Adenosine triphosphate

The adenosine triphosphate (ATP) or adenosine triphosphate (TFA), (in English adenosine triphosphate), is a Fundamental nucleotide in obtaining cellular energy. It is formed by a nitrogenous base (adenine) attached to carbon one of a pentose sugar.

It is produced during photophosphorylation and cellular respiration, and is consumed by many enzymes in the catalysis of numerous chemical processes. Its molecular formula is C₁₀H₁₆N₅O₁₃P₃.

Discovery

Adenosine triphosphate was first found in human muscle in 1929 in the United States by Cyrus H. Fiske and Yellapragada Subbarao, and independently, in Germany by Karl Lohman.^{[citation needed]} However, it was not until ten years later that the central role of ATP in energy transfer began to be recognized. In 1941, Fritz Lipmann (Nobel Prize, 1953) helped by the contributions of Herman Kalckar, pointed out the hypothesis of the cyclical nature of the role of ATP in bioenergetic processes writing:

You cannot give definite answers to the question of how the high potential of the phosphate group operates as a promoter of several processes, but you can only recognize a more or less narrow interconnection with the replacement of the phosphate. The metabolic cycle is comparable to a machine that generates electric current. In fact, it seems that in the cellular organization, the "current" of phosphate plays a role similar to that of electric current in human life. And it is also a form of energy used for all purposes.

Chemical Properties

ATP is stable in aqueous solutions between pH 6.8 and 7.4, in the absence of catalysts. At more extreme pH, it is rapidly hydrolyzed to ADP and phosphate. Living cells maintain the ratio of ATP to ADP at a point ten orders of magnitude from equilibrium, with ATP concentrations five times the ADP concentration. In the context of biochemical reactions, P-O-P bonds are called frequently high-energy bonds.

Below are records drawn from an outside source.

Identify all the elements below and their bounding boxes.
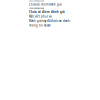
- staticText: Chưa có điểm đánh giá: [29, 0, 44, 2]
- staticText: Chưa có điểm đánh giá: [29, 7, 44, 9]
- staticText: Đánh giá này đã được ẩn danh.: [29, 19, 71, 23]
- staticText: Mức viết phục vụ: [29, 15, 52, 18]
- staticText: Chưa có điểm đánh giá: [29, 3, 61, 6]
- staticText: Chưa có điểm đánh giá: [29, 10, 65, 14]
- staticText: Thông tin khách: [29, 24, 51, 27]
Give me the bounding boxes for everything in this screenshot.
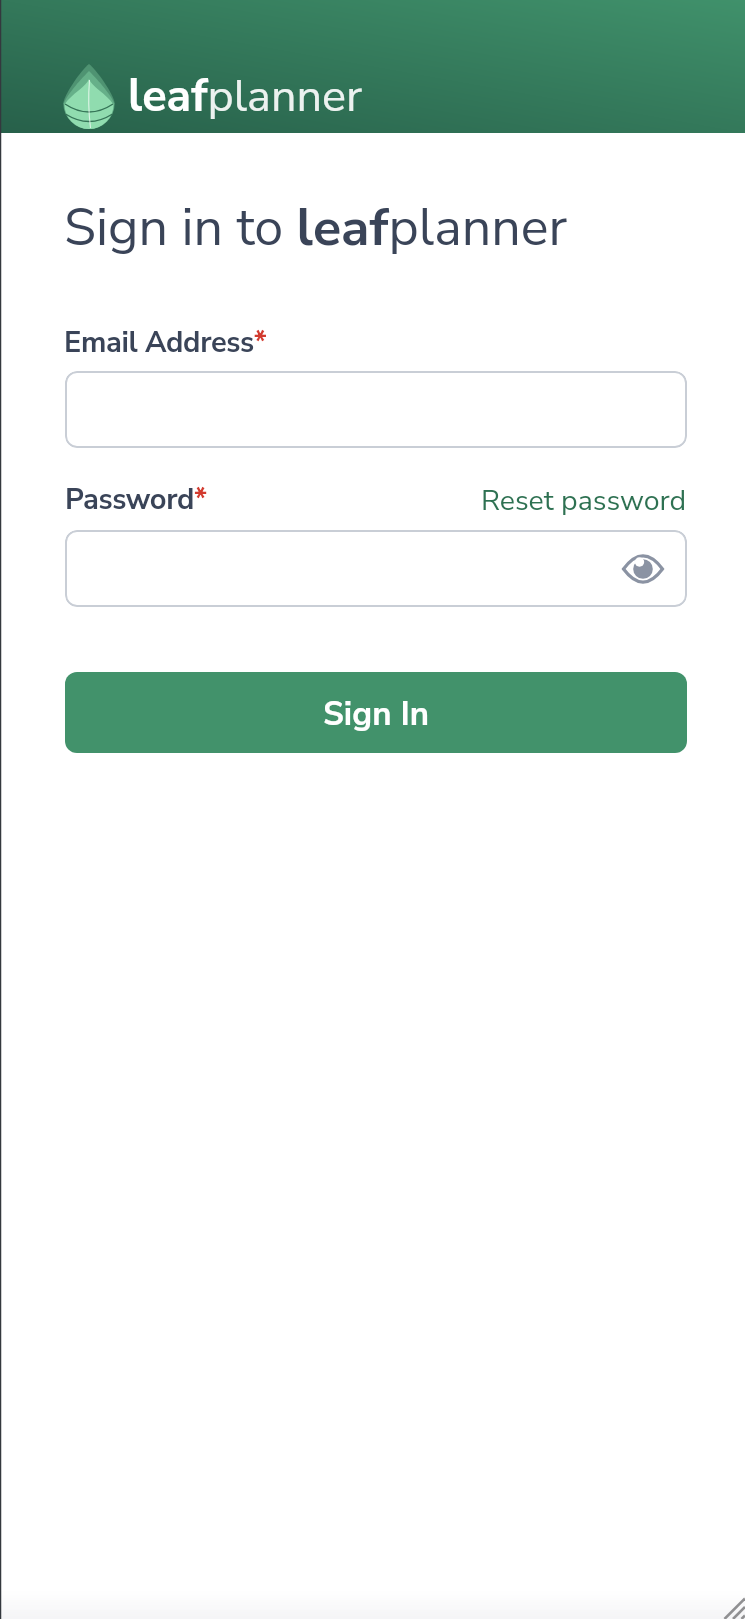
staticText: Sign in to leafplanner <box>64 192 568 263</box>
staticText: Password* <box>65 480 207 520</box>
staticText: Email Address* <box>64 323 267 363</box>
button[interactable]: Sign In <box>65 672 687 753</box>
button[interactable] <box>65 530 687 607</box>
staticText: Sign In <box>323 692 429 737</box>
staticText: leafplanner <box>128 66 363 127</box>
button[interactable] <box>65 371 687 448</box>
button[interactable]: Reset password <box>481 481 687 520</box>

Hydrolysis of ATP to ADP and inorganic phosphate releases 30.5 kJ/mol of enthalpy, with a change in free energy of 3.4 kJ/mol. The energy released by the splitting of a phosphate (Pi) or pyrophosphate unit (PPi) of ATP in the standard state of 1 M is:

ATP + H2O → ADP + P_i ΔG = −30.5 kJ/mol (−7.3 kcal/mol)

ATP + H2O → AMP + PP_i ΔG = −45.6 kJ/mol (−10.9 kcal/mol)

AMP and ADP production

ATP can be produced by several different cellular processes; The three main pathways in eukaryotes are (1) glycolysis, (2) the citric acid cycle/oxidative phosphorylation, and (3) beta-oxidation. The general process of oxidation of glucose to carbon dioxide, the combination of pathways 1 and 2, known as cellular respiration, produces approximately 30 equivalents of ATP from each glucose molecule. ATP production in a non-photosynthetic aerobic eukaryote occurs primarily in the mitochondria, which comprise nearly 25% of the volume of a typical cell.

Glycolysis

In glycolysis, glucose and glycerol are metabolized to pyruvate. Glycolysis generates two equivalents of ATP through substrate phosphorylation catalyzed by two enzymes, PGK and pyruvate kinase. Two equivalents of NADH are also produced, which can be oxidized through the electron transport chain and result in the generation of additional ATP by ATP synthase. The pyruvate generated as the end product of glycolysis is a substrate for the Krebs cycle. Glycolysis is considered to consist of two phases with five steps each. Phase 1, "the preparatory phase", glucose is converted to 2-d-glyceraldehyde-3-phosphate (g3p). One ATP is reversed in Step 1, and another ATP is reversed in Step 3. Steps 1 and 3 of glycolysis are called "Priming Steps." In Phase 2, the two g3p equivalents are converted to two pyruvates. In Step 7, two ATP are produced. Also, in Step 10, two more ATP equivalents are produced. In steps 7 and 10, ATP is generated from ADP. A two-ATP network is formed in the glycolysis cycle. The glycolysis pathway is later associated with the citric acid cycle which produces additional equivalents of ATP.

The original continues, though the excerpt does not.